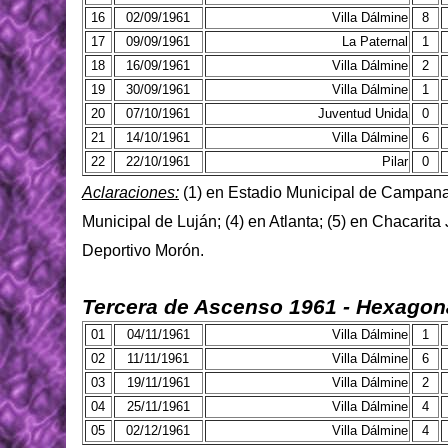
16
02/09/1961
Villa Dálmine
8
17
09/09/1961
La Paternal
1
18
16/09/1961
Villa Dálmine
2
19
30/09/1961
Villa Dálmine
1
20
07/10/1961
Juventud Unida
0
21
14/10/1961
Villa Dálmine
6
22
22/10/1961
Pilar
0
Aclaraciones:
(1) en Estadio Municipal de Campana;
Municipal de Luján; (4) en Atlanta; (5) en Chacarita 
Deportivo Morón.
Tercera de Ascenso 1961 - Hexagona
01
04/11/1961
Villa Dálmine
1
02
11/11/1961
Villa Dálmine
6
03
19/11/1961
Villa Dálmine
2
04
25/11/1961
Villa Dálmine
4
05
02/12/1961
Villa Dálmine
4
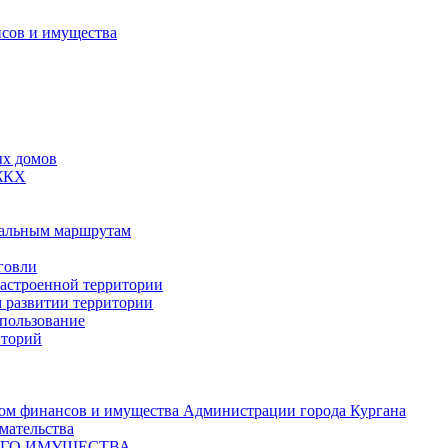
сов и имущества
ых домов
 ЖКХ
пальным маршрутам
говли
застроенной территории
м развитии территории
спользование
иторий
ом финансов и имущества Администрации города Кургана
мательства
ОГО ИМУЩЕСТВА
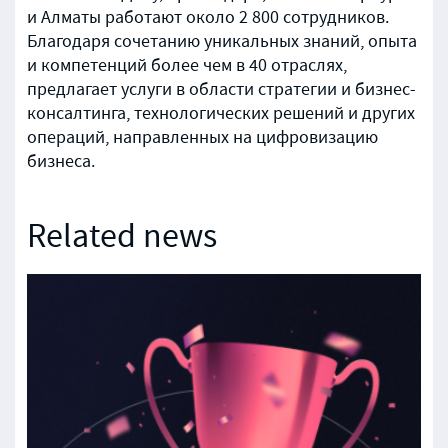
и Алматы работают около 2 800 сотрудников.
Благодаря сочетанию уникальных знаний, опыта
и компетенций более чем в 40 отраслях,
предлагает услуги в области стратегии и бизнес-
консалтинга, технологических решений и других
операций, направленных на цифровизацию
бизнеса.
Related news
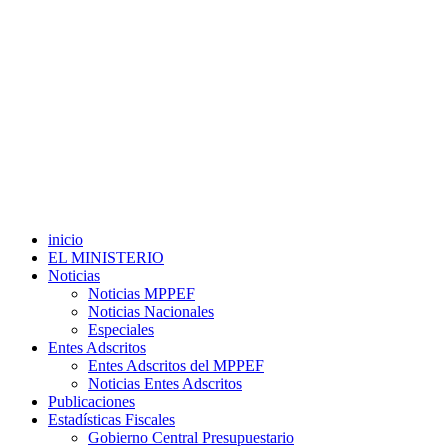
inicio
EL MINISTERIO
Noticias
Noticias MPPEF
Noticias Nacionales
Especiales
Entes Adscritos
Entes Adscritos del MPPEF
Noticias Entes Adscritos
Publicaciones
Estadísticas Fiscales
Gobierno Central Presupuestario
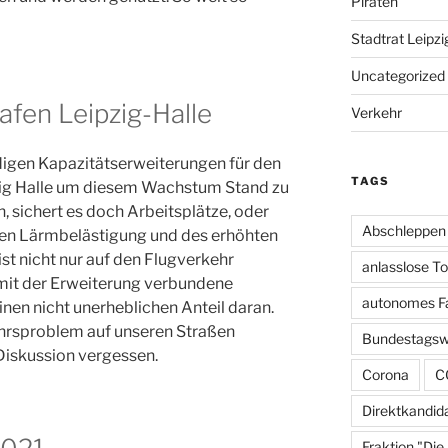
Piraten
Stadtrat Leipzi
Uncategorized
fen Leipzig-Halle
Verkehr
digen Kapazitätserweiterungen für den
TAGS
zig Halle um diesem Wachstum Stand zu
, sichert es doch Arbeitsplätze, oder
Abschleppen
en Lärmbelästigung und des erhöhten
st nicht nur auf den Flugverkehr
anlasslose T
 mit der Erweiterung verbundene
autonomes F
en nicht unerheblichen Anteil daran.
ehrsproblem auf unseren Straßen
Bundestagsw
 Diskussion vergessen.
Corona
C
Direktkandid
Fraktion "Die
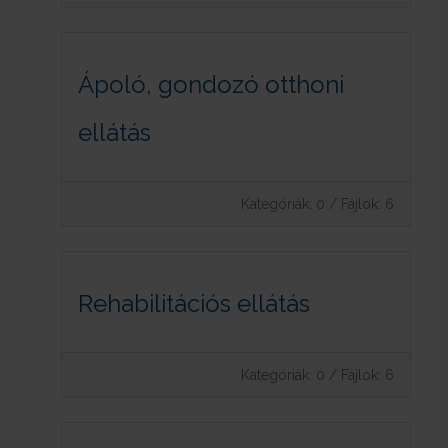
Ápoló, gondozó otthoni
ellátás
Kategóriák: 0
/
Fájlok: 6
Rehabilitációs ellátás
Kategóriák: 0
/
Fájlok: 6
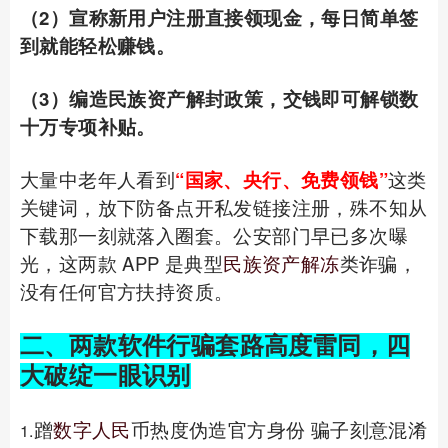
（2）宣称新用户注册直接领现金，每日简单签
到就能轻松赚钱。
（3）编造民族资产解封政策，交钱即可解锁数
十万专项补贴。
大量中老年人看到
“国家、央行、免费领钱”
这类
关键词，放下防备点开私发链接注册，殊不知从
下载那一刻就落入圈套。公安部门早已多次曝
光，这两款 APP 是典型
民族资产解冻
类诈骗，
没有任何官方扶持资质。
二、两款软件行骗套路高度雷同，四
大破绽一眼识别
蹭
数字人民
币热度伪造官方身份 骗子刻意混淆
1.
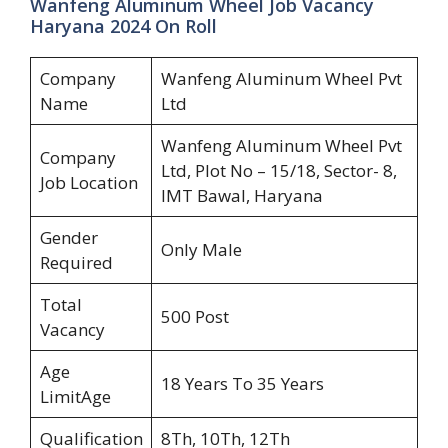
Wanfeng Aluminum Wheel Job Vacancy
Haryana 2024 On Roll
Company
Wanfeng Aluminum Wheel Pvt
Name
Ltd
Wanfeng Aluminum Wheel Pvt
Company
Ltd, Plot No – 15/18, Sector- 8,
Job Location
IMT Bawal, Haryana
Gender
Only Male
Required
Total
500 Post
Vacancy
Age
18 Years To 35 Years
LimitAge
Qualification
8Th, 10Th, 12Th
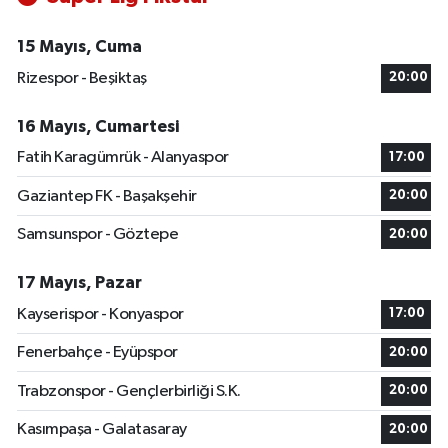
15 Mayıs, Cuma
Rizespor - Beşiktaş
20:00
16 Mayıs, Cumartesi
Fatih Karagümrük - Alanyaspor
17:00
Gaziantep FK - Başakşehir
20:00
Samsunspor - Göztepe
20:00
17 Mayıs, Pazar
Kayserispor - Konyaspor
17:00
Fenerbahçe - Eyüpspor
20:00
Trabzonspor - Gençlerbirliği S.K.
20:00
Kasımpaşa - Galatasaray
20:00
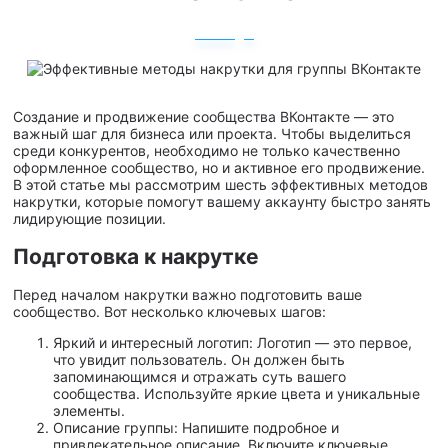
Создание и продвижение сообщества ВКонтакте — это
важный шаг для бизнеса или проекта. Чтобы выделиться
среди конкурентов, необходимо не только качественно
оформленное сообщество, но и активное его продвижение.
В этой статье мы рассмотрим шесть эффективных методов
накрутки, которые помогут вашему аккаунту быстро занять
лидирующие позиции.
Подготовка к накрутке
Перед началом накрутки важно подготовить ваше
сообщество. Вот несколько ключевых шагов:
Яркий и интересный логотип: Логотип — это первое,
что увидит пользователь. Он должен быть
запоминающимся и отражать суть вашего
сообщества. Используйте яркие цвета и уникальные
элементы.
Описание группы: Напишите подробное и
привлекательное описание. Включите ключевые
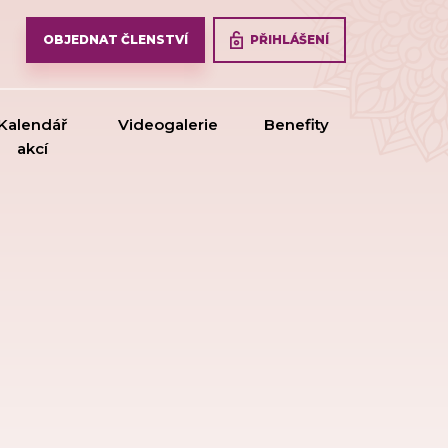
PŘIHLÁŠENÍ
OBJEDNAT ČLENSTVÍ
Kalendář
Videogalerie
Benefity
akcí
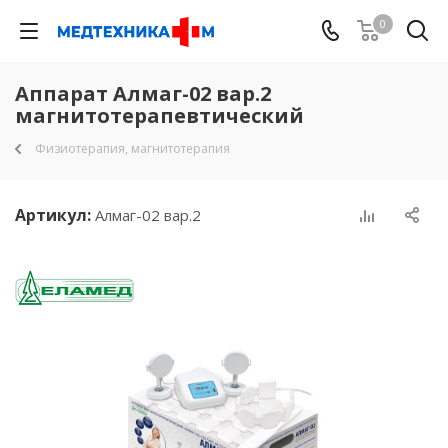
0
Аппарат Алмаг-02 вар.2
магнитотерапевтический
Физиотерапия, магнитотерапия
Артикул:
Алмаг-02 вар.2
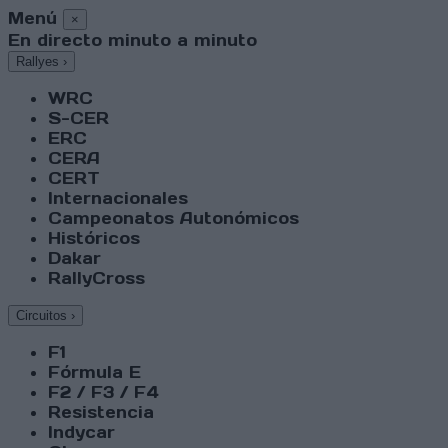
Menú
×
En directo minuto a minuto
Rallyes
›
WRC
S-CER
ERC
CERA
CERT
Internacionales
Campeonatos Autonómicos
Históricos
Dakar
RallyCross
Circuitos
›
F1
Fórmula E
F2 / F3 / F4
Resistencia
Indycar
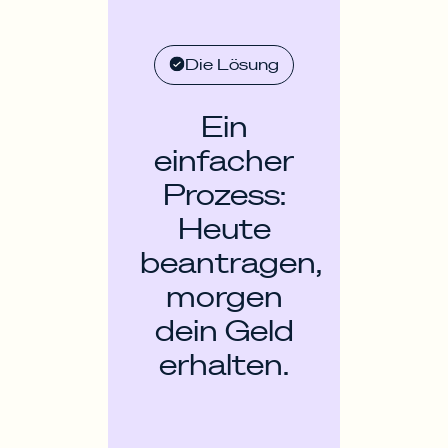
Die Lösung
Ein
einfacher
Prozess:
Heute
beantragen,
morgen
dein Geld
erhalten.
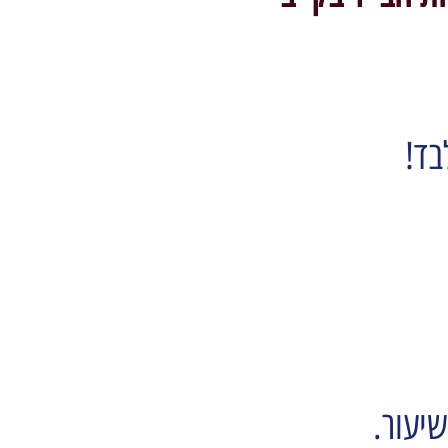
בד!
שיעור.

Exercise: Without changing a word, restate the listing above; the pictures stay out.

Completed exercise:
16
02/09/1961
Villa Dálmine
8
17
09/09/1961
La Paternal
1
18
16/09/1961
Villa Dálmine
2
19
30/09/1961
Villa Dálmine
1
20
07/10/1961
Juventud Unida
0
21
14/10/1961
Villa Dálmine
6
22
22/10/1961
Pilar
0
Aclaraciones:
(1) en Estadio Municipal de Campana;
Municipal de Luján; (4) en Atlanta; (5) en Chacarita 
Deportivo Morón.
Tercera de Ascenso 1961 - Hexagona
01
04/11/1961
Villa Dálmine
1
02
11/11/1961
Villa Dálmine
6
03
19/11/1961
Villa Dálmine
2
04
25/11/1961
Villa Dálmine
4
05
02/12/1961
Villa Dálmine
4
сов и имущества
ых домов
 ЖКХ
пальным маршрутам
говли
застроенной территории
м развитии территории
спользование
иторий
ом финансов и имущества Администрации города Кургана
мательства
ОГО ИМУЩЕСТВА
и Алматы работают около 2 800 сотрудников.
Благодаря сочетанию уникальных знаний, опыта
и компетенций более чем в 40 отраслях,
предлагает услуги в области стратегии и бизнес-
консалтинга, технологических решений и других
операций, направленных на цифровизацию
бизнеса.
Related news
inicio
EL MINISTERIO
Noticias
Noticias MPPEF
Noticias Nacionales
Especiales
Entes Adscritos
Entes Adscritos del MPPEF
Noticias Entes Adscritos
Publicaciones
Estadísticas Fiscales
Gobierno Central Presupuestario
Piraten
Stadtrat Leipzi
Uncategorized
fen Leipzig-Halle
Verkehr
digen Kapazitätserweiterungen für den
TAGS
zig Halle um diesem Wachstum Stand zu
, sichert es doch Arbeitsplätze, oder
Abschleppen
en Lärmbelästigung und des erhöhten
st nicht nur auf den Flugverkehr
anlasslose T
 mit der Erweiterung verbundene
autonomes F
en nicht unerheblichen Anteil daran.
ehrsproblem auf unseren Straßen
Bundestagsw
 Diskussion vergessen.
Corona
C
Direktkandid
Fraktion "Die
Ápoló, gondozó otthoni
ellátás
Kategóriák: 0
/
Fájlok: 6
Rehabilitációs ellátás
Kategóriák: 0
/
Fájlok: 6
（2）宣称新用户注册直接领现金，每日简单签
到就能轻松赚钱。
（3）编造民族资产解封政策，交钱即可解锁数
十万专项补贴。
大量中老年人看到
“国家、央行、免费领钱”
这类
关键词，放下防备点开私发链接注册，殊不知从
下载那一刻就落入圈套。公安部门早已多次曝
光，这两款 APP 是典型
民族资产解冻
类诈骗，
没有任何官方扶持资质。
二、两款软件行骗套路高度雷同，四
大破绽一眼识别
蹭
数字人民
币热度伪造官方身份 骗子刻意混淆
1.
Wanfeng Aluminum Wheel Job Vacancy
Haryana 2024 On Roll
Company
Wanfeng Aluminum Wheel Pvt
Name
Ltd
Wanfeng Aluminum Wheel Pvt
Company
Ltd, Plot No – 15/18, Sector- 8,
Job Location
IMT Bawal, Haryana
Gender
Only Male
Required
Total
500 Post
Vacancy
Age
18 Years To 35 Years
LimitAge
Qualification
8Th, 10Th, 12Th
15 Mayıs, Cuma
Rizespor - Beşiktaş
20:00
16 Mayıs, Cumartesi
Fatih Karagümrük - Alanyaspor
17:00
Gaziantep FK - Başakşehir
20:00
Samsunspor - Göztepe
20:00
17 Mayıs, Pazar
Kayserispor - Konyaspor
17:00
Fenerbahçe - Eyüpspor
20:00
Trabzonspor - Gençlerbirliği S.K.
20:00
Kasımpaşa - Galatasaray
20:00
Создание и продвижение сообщества ВКонтакте — это
важный шаг для бизнеса или проекта. Чтобы выделиться
среди конкурентов, необходимо не только качественно
оформленное сообщество, но и активное его продвижение.
В этой статье мы рассмотрим шесть эффективных методов
накрутки, которые помогут вашему аккаунту быстро занять
лидирующие позиции.
Подготовка к накрутке
Перед началом накрутки важно подготовить ваше
сообщество. Вот несколько ключевых шагов:
Яркий и интересный логотип: Логотип — это первое,
что увидит пользователь. Он должен быть
запоминающимся и отражать суть вашего
сообщества. Используйте яркие цвета и уникальные
элементы.
Описание группы: Напишите подробное и
привлекательное описание. Включите ключевые
PŘIHLÁŠENÍ
OBJEDNAT ČLENSTVÍ
Kalendář
Videogalerie
Benefity
akcí
0
Аппарат Алмаг-02 вар.2
магнитотерапевтический
Физиотерапия, магнитотерапия
Артикул:
Алмаг-02 вар.2
Menú
×
En directo minuto a minuto
Rallyes
›
WRC
S-CER
ERC
CERA
CERT
Internacionales
Campeonatos Autonómicos
Históricos
Dakar
RallyCross
Circuitos
›
F1
Fórmula E
F2 / F3 / F4
Resistencia
Indycar
Die Lösung
Ein
einfacher
Prozess:
Heute
beantragen,
morgen
dein Geld
erhalten.
בד!
שיעור.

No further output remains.